Scientists Have Scanned Sting’s Brain

To study how his brain analyzes different songs. And because they could.

Sting brain scan
Cognitive psychologist Daniel Levitin and Sting examine scans of the singer's brain.McGill University

If you’re a scientist and Sting asks for a tour of your lab, you say yes—and ask to scan his brain.

While in Montreal for a concert, the musician paid a visit to cognitive psychologist Daniel Levitin at McGill University. Now, Levitin and his colleague Scott Grafton (of the University of California, Santa Barbara) have published their analysis of the fMRI images they made of Sting's brain.

"State-of the-art techniques really allowed us to make maps of how Sting's brain organizes music," Levitin said in a statement.

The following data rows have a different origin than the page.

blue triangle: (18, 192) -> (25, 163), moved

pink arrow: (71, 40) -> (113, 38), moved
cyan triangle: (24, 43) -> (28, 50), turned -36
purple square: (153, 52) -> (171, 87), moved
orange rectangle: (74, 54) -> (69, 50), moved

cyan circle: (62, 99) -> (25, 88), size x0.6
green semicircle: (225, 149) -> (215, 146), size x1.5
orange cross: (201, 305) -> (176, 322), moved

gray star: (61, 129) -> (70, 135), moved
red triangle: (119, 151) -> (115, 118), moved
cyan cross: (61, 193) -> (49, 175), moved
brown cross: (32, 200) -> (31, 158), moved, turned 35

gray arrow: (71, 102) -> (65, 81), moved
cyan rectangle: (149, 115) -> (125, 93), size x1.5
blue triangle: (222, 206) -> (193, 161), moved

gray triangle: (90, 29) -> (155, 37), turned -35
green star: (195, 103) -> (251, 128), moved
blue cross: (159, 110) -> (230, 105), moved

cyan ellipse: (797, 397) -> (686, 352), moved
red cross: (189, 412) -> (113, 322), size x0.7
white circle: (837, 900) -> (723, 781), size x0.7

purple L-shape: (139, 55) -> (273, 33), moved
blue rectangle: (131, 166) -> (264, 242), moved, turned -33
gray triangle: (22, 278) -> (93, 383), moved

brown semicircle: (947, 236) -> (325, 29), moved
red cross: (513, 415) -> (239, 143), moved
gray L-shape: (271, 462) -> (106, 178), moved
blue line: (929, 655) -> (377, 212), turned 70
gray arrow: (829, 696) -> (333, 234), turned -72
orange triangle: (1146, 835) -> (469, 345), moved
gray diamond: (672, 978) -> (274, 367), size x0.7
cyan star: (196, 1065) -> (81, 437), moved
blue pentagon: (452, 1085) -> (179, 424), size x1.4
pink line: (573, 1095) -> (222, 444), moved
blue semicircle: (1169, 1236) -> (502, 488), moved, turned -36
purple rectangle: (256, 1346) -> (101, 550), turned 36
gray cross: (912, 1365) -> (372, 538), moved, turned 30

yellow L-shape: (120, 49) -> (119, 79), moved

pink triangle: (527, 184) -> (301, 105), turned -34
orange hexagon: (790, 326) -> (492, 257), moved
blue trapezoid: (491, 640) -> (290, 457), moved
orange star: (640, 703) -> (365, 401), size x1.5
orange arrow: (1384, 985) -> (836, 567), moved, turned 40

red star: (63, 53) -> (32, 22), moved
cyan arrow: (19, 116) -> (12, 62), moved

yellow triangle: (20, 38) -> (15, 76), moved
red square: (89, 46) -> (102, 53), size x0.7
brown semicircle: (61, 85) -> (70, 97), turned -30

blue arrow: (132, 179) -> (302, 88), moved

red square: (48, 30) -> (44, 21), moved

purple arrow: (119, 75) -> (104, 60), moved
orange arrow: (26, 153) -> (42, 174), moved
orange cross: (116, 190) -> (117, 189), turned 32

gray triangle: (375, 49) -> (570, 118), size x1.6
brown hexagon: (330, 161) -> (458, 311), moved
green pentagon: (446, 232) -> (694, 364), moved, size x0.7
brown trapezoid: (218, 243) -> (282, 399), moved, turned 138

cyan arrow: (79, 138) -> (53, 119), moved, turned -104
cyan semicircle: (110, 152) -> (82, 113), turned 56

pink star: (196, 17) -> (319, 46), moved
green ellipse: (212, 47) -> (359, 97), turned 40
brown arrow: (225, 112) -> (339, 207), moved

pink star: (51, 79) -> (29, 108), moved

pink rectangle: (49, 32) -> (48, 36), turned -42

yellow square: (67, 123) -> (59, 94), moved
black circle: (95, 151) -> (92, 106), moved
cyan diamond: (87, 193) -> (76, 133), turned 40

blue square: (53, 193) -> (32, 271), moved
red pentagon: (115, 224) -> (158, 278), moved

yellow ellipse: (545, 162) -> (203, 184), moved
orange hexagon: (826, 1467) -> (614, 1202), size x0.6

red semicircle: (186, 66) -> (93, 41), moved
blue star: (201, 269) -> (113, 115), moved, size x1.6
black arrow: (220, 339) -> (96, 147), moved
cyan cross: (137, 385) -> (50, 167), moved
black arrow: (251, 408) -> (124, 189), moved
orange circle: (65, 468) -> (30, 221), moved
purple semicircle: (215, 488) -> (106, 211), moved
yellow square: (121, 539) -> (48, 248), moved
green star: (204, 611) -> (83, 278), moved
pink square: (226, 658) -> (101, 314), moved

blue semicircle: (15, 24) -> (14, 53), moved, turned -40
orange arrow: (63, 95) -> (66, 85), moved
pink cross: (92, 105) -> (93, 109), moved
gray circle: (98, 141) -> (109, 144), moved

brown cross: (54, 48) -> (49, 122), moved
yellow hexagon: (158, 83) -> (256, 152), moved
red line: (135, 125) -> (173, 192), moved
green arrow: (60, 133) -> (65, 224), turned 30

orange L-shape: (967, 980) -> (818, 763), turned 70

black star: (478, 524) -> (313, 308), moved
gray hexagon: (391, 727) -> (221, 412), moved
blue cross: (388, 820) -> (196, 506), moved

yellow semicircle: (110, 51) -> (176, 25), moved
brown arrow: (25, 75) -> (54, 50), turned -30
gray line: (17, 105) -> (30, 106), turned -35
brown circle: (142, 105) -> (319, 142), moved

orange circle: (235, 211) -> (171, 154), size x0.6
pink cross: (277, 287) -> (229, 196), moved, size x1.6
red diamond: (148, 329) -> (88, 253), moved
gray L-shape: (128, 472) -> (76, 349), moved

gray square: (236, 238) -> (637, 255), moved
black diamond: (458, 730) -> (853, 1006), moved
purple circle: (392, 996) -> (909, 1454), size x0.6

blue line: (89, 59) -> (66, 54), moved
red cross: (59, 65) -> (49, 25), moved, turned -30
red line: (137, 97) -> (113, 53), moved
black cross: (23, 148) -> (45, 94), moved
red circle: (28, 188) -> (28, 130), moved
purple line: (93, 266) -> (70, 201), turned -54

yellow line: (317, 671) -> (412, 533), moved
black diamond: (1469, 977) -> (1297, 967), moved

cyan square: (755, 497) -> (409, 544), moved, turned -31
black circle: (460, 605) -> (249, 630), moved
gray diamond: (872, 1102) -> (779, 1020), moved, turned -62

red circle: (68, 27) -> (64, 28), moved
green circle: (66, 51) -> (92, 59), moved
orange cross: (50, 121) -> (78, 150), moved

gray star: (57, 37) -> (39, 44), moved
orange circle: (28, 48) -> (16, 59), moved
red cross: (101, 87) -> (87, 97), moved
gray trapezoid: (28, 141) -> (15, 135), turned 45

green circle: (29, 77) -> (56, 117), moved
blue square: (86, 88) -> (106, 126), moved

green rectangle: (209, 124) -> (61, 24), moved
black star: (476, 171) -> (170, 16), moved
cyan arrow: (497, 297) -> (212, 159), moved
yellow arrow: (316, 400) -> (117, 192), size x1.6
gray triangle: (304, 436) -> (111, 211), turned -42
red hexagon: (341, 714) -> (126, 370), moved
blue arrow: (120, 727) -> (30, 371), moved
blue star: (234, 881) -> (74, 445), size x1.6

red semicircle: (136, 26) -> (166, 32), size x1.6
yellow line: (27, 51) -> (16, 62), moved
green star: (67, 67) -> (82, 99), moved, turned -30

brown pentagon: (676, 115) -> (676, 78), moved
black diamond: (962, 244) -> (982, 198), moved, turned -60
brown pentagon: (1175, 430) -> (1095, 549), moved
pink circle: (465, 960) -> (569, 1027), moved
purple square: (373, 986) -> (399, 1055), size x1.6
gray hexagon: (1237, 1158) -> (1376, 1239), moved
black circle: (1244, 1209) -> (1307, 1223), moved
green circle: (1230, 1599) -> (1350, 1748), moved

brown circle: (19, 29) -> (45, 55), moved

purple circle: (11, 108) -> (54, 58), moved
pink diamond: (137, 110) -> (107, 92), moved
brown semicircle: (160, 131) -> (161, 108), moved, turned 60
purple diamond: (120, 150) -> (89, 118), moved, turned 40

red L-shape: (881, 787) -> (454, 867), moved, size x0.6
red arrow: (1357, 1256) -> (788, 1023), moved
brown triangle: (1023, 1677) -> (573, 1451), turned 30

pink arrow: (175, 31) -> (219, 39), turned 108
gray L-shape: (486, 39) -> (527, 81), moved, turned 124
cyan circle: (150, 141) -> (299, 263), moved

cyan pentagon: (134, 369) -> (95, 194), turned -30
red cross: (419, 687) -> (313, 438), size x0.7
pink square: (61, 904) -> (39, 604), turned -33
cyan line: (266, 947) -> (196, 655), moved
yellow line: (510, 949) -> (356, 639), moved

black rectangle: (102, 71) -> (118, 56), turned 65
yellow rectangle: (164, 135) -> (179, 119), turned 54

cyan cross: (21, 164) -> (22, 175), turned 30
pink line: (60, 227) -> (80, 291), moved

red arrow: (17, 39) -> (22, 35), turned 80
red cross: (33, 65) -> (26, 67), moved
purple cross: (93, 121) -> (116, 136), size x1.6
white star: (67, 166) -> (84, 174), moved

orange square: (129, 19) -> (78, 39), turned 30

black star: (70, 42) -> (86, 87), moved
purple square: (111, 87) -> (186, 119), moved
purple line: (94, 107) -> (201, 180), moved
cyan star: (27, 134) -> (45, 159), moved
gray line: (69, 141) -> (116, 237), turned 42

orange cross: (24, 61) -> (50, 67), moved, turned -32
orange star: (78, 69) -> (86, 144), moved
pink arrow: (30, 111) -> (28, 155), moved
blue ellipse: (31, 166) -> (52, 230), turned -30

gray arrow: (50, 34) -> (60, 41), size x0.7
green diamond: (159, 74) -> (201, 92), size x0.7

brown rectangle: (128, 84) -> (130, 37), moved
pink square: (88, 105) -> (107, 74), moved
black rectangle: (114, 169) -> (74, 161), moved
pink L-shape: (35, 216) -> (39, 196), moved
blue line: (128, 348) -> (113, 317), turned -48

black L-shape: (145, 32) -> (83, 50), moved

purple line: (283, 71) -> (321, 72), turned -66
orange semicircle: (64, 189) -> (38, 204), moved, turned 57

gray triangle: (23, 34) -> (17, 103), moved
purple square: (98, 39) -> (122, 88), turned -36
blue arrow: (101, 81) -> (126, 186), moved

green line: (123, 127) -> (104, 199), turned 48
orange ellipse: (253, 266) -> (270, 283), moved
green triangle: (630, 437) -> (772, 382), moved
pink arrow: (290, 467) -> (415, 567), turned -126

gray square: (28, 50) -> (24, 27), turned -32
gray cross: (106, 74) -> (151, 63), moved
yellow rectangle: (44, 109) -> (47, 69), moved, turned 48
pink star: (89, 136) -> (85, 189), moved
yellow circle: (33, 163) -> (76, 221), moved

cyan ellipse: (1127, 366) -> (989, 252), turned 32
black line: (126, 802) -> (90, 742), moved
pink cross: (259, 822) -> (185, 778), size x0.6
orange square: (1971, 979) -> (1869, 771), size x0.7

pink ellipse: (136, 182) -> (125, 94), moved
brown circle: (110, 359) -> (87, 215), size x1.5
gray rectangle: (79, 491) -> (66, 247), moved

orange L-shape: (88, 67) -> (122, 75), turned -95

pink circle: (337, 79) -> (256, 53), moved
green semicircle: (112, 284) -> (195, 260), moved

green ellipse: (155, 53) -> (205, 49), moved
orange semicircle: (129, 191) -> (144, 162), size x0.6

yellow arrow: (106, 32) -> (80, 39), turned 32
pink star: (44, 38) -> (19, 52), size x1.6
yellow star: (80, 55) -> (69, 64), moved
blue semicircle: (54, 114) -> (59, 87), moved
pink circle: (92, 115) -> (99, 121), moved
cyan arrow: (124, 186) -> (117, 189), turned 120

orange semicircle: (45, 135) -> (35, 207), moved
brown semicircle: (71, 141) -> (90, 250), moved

The team saw that composing awakened brain regions distinct from those used in writing or other creative work. However, Sting used similar brain areas while listening to and imagining music. The scientists also observed the patterns of activity in Sting’s brain as he listened to various songs to see how similar he found them.

Unlike the scientists, Sting perceived songs such as his “Moon Over Bourbon Street” and Booker T. & The M.G.'s “Green Onions” as related. As it happens, they share the same key and tempo.

In future, the scientists believe this technique could be used to show how musicians, writers and other artists find unexpected links between ideas.